Vantage point

Sunday, March 14, 2010

Shutter Island Review

*SPOILER ALERT: Although I don't give away any explicit spoilers, any intelligent person who reads this review first, will easily figure out what is happening. Not that you even need to read this review for that, IMO. Anyway, alert ends*

This movie, had it been made say 15 years ago, before Memento or Fight Club or even the absolutely kitschy Identity, would probably have been hailed as a memorable one worthy of the all-time top 50. But in 2010, with so many other movies foreshadowing what is happening, it fails to thrill to the extent that Scorsese probably intended.

To make matters worse, all the promos of the movie on TV keep telling audiences they will be blown away by the twist in the movie.
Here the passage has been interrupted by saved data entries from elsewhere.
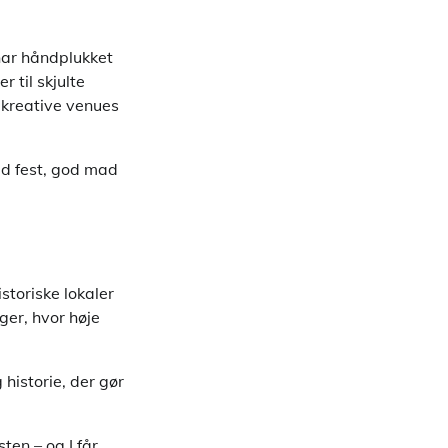
 har håndplukket
 til skjulte
, kreative venues
ed fest, god mad
storiske lokaler
ger, hvor høje
historie, der gør
ten – og I får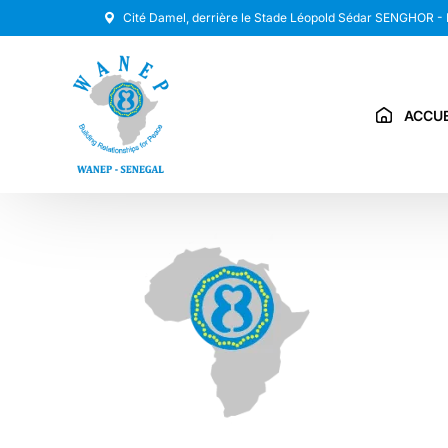
Cité Damel, derrière le Stade Léopold Sédar SENGHOR -
ACCUE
Once you even know there is a twist, it is blindingly obvious what it is going to be. And as Bharath noted, Scorsese does the movie no favors by repeatedly dropping some hints that if you were a) clueless, help you to correctly figure out the twist, or b) suspicious, confirm what you had been suspected since the first 20 minutes of the film.

Having said that, it is still a pretty good movie, and worth watching once. Especially worth watching on the big screen, for the creepy and mindbuggering audio-visual layout. Robert Richardson, the studly cinematographer behind such gems as Kill Bill and Inglourious Basterds, has outdone himself in creating a haunting, ultra-dominant and inescapable atmosphere of the island that completely pulls you in. Even after figuring out what is going to happen, you stay engrossed chiefly because of the cinematography.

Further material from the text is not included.